Ma le parole (soprattutto negli studi televisivi) sono una cosa e i dati concreti (fuori dalla ribalta tv) un'altra. Nonostante gli annunci, le promesse e i 56 miliardi di euro messi a disposizione dai governi che si sono succeduti in questi ultimi anni, per il biennio 2013-2014, sottolinea il segretario della Cgia, Giuseppe Bortolussi, «lo stock di debito rimane ancora molto elevato, poiché la nostra Pubblica amministrazione continua a pagare con forte ritardo rispetto a quanto previsto dalla direttiva europea introdotta nel 2013, che impone di pagare entro 30-60 giorni». Infatti, sostengono dalla Cgia, nonostante i tempi di pagamento nell'ultimo anno siano scesi di 21 giorni, secondo Intrum Justitia nel 2015 la nostra Pubblica amministrazione si conferma la peggiore pagatrice d'Europa, visto che salda mediamente i propri fornitori dopo 144 giorni, contro i 34 giorni medi che si registrano nei Paesi dell'Unione europea. Solo per fare qualche esempio, basti ricordare che la Francia salda le proprie fatture dopo 62 giorni, i Paesi Bassi in 32 giorni, la Gran Bretagna in 24 giorni e la Germania in appena 19 giorni. Insomma il premier Renzi non ci fa una gran figura con i colleghi europei. Ma non la fa nemmeno con chi lo ha preceduto a Palazzo Chigi. Tra i suoi predecessori, meglio di lui aveva fatto addirittura Mario Monti, ma anche Enrico Letta nel breve tempo concesso al suo esecutivo era stato incisivo.

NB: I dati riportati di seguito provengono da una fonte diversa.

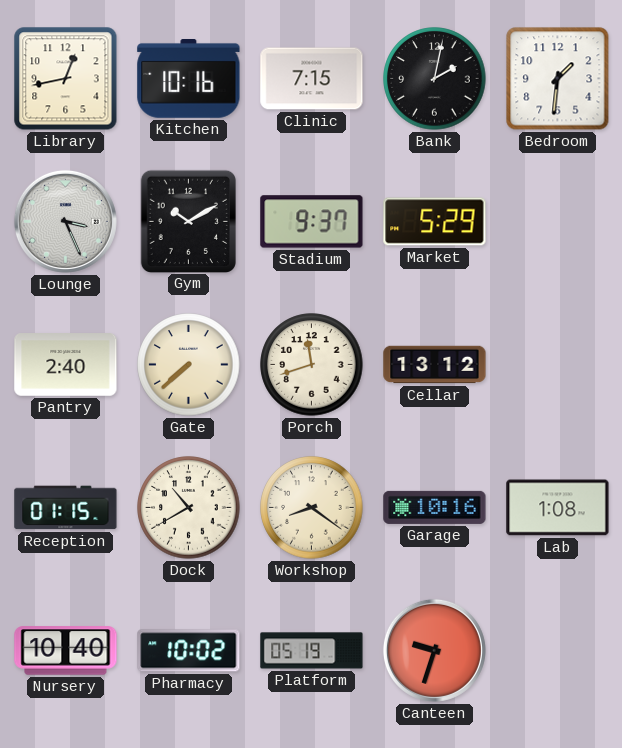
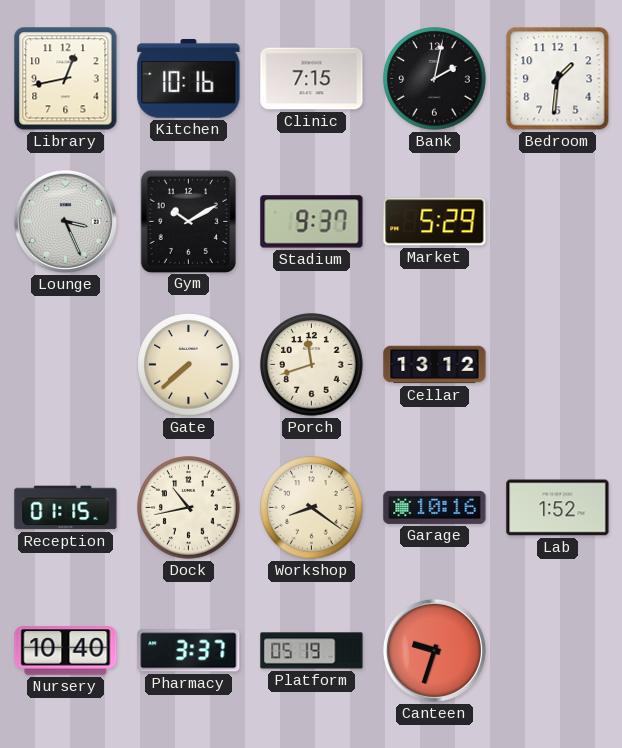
Pantry: 2:40 -> none
Dock: 10:40 -> 10:43
Lab: 1:08 -> 1:52
Pharmacy: 10:02 -> 3:37
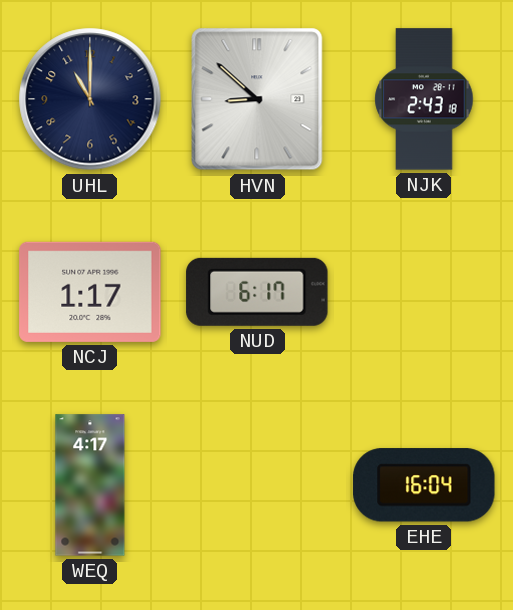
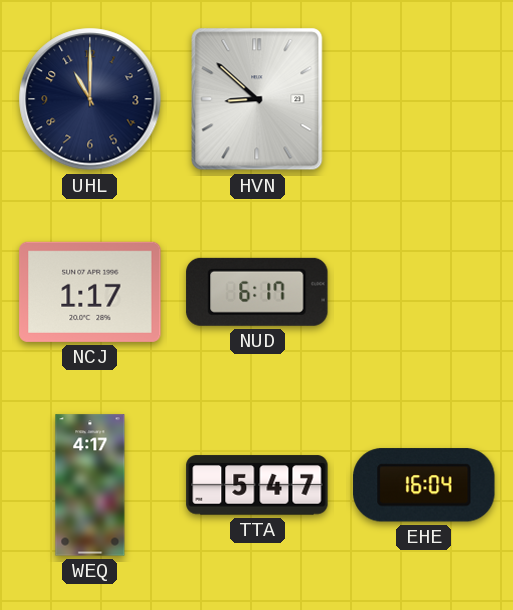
NJK: 2:43 -> none
TTA: none -> 5:47
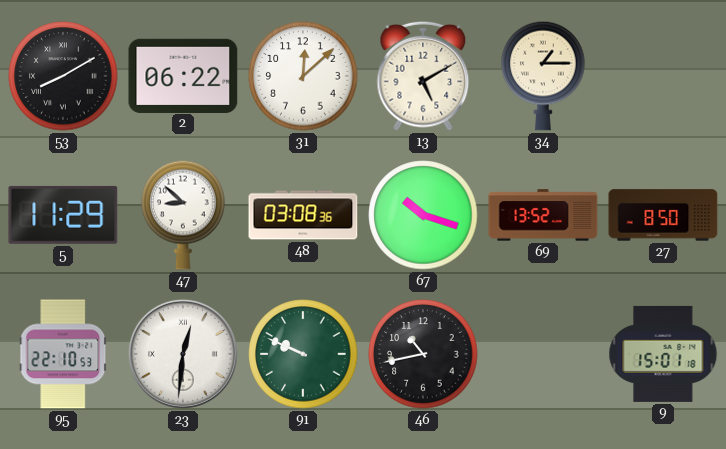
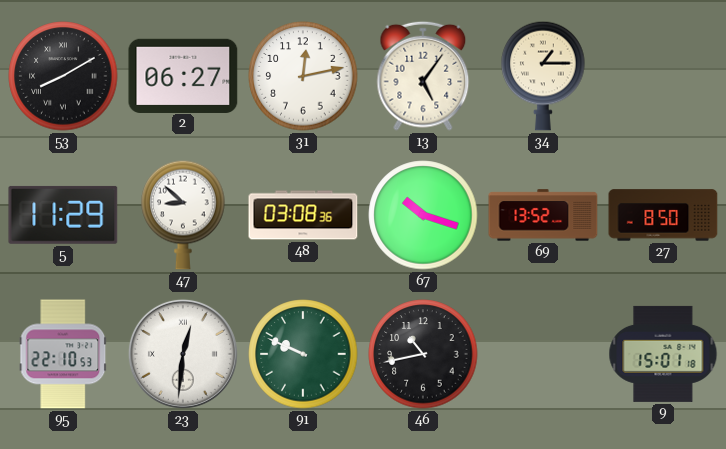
2: 06:22 -> 06:27
31: 12:08 -> 12:13
13: 5:10 -> 5:06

Le norme principali con le quali è stato affrontato il problema sono contenute nel decreto legge 35/2013 (durante l'esecutivo di Monti, che ha messo a disposizione circa 40 miliardi di euro per gli anni 2013 e 2014), nel decreto legge 102/2013 (con il quale il governo Letta ha stanziato ulteriori 7,2 miliardi di euro per il 2013), dalla legge di Stabilità 2014 (che ha stanziato altri 500 milioni) e nel decreto legge 66/2014 (questo a opera di Renzi) che ha messo a disposizione una quota aggiuntiva di 9,3 miliardi. Questi provvedimenti hanno anche disposto misure organizzative e procedurali per impedire in futuro nuovo accumulo di debiti arretrati.